Je suis définitivement incapable d'écrire lorsque j'entend des sons tels la radio ou la télé. La distraction m'empêche de me concentrer. C'est tout à fait normal d'ailleurs, je suis sûr que je ne suis pas le seul dans cette situation. Alors pourquoi est-ce que j'attend d'avoir poiroté presque une demi-heure devant mon écran avant de me décider de fermer le son ?

En fin de semaine, j'ai réalisé une chose. Je porte un masque. Grosse nouvelle, me direz-vous, nous portons tous un masque. Cela fait partie de notre humanité. Nous gardons tous des aspects de nous secret.

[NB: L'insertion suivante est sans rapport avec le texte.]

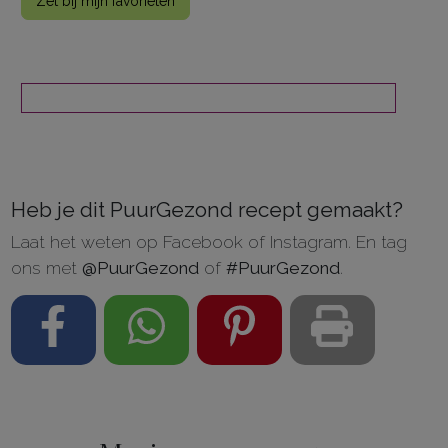
Zet bij mijn favorieten
Heb je dit PuurGezond recept gemaakt?
Laat het weten op Facebook of Instagram. En tag
ons met
@PuurGezond
of
#PuurGezond
.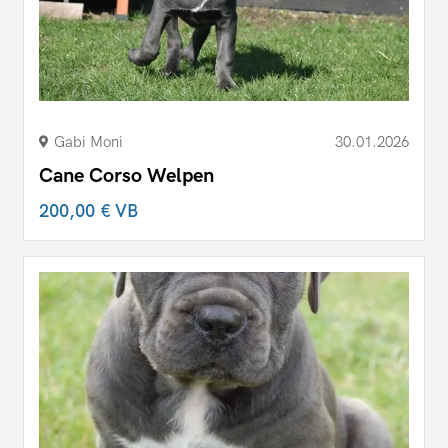
Gabi Moni
30.01.2026
Cane Corso Welpen
200,00 €
VB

Mais en ce qui me concerne, ce masque me pèse. Beaucoup même. Je le porte depuis aussi longtemps que je peux me souvenir. Je suis un homme très orgueilleux. Toute ma vie, j'ai toujours voulu être au dessus de la situation, tout savoir, tout maîtriser. Je dois toujours paraître en contrôle, sûr de moi. Pour ceux qui me connaissent peu, je semble être un homme qui possède une vaste expérience de la vie, alors qu'il n'en est rien. Lors d'une conversation, je me livre à une remarquable  gymnastique intellectuelle pour réussir à ne parler que de la partie que je connais dans chaque sujet. Résultat: je parais érudit en tout. Or, la vérité est toute autre. Comprenez-moi bien: je ne suis pas inculte quand même. Il est vrai que je suis doté d'une grande curiosité intellectuelle et qu'au fil des années je me suis intéressé et renseigné sur beaucoup de choses. Mais là où mon expérience est beaucoup plus limitée, c'est en ce qui concerne l'expérience de la vie. Vous savez ces choses toutes simples du quotidien: faire la cuisine, s'acheter des vêtements, faire des appels téléphoniques pour prendre des renseignements sur divers sujets, etc. La plupart des gens les font sans même s'en rendre compte. Pour moi, chacune de ces activités en apparence anodines est une corvée. Pourquoi ? Parce que je ne les fais pas assez souvent pour en prendre l'habitude.

En fait, toute ma vie, j'ai toujours hésité à faire des choses que je n'avais jamais faite auparavant, de peur de paraître inadéquat ou incompétent. Autrement dit j'avais peur. Mais je ne pouvais tout simplement pas admettre que j'avais peur. Alors j'inventais toutes sortes d'excuses. Et comme je ne faisais jamais ces choses, je n'en prenais jamais l'habitude. Et n'en prenant jamais l'habitude, j'hésitais toujours à les faire pour ne pas paraître inadéquat ou incompétent. Beau petit cercle vicieux n'est-ce pas ?

Résultat: Je me suis privé de vivre. Faute d'interactions avec mes semblables, mes habilités sociales ont pris beaucoup de temps à se développer. Sans parler de mes habilités amoureuses... Toute ma jeunesse je me suis cantonné dans un nombre limité d'activités que j'avais finalement eu le courage d'essayer, afin de pouvoir paraître assez normal pour ne pas avoir à en essayer d'autres et ainsi éviter l'humiliation de devoir admettre que je n'y connaissais rien. Orgueil orgueil orgueil. Peur de l'humiliation. Peur peur peur. Encore la peur.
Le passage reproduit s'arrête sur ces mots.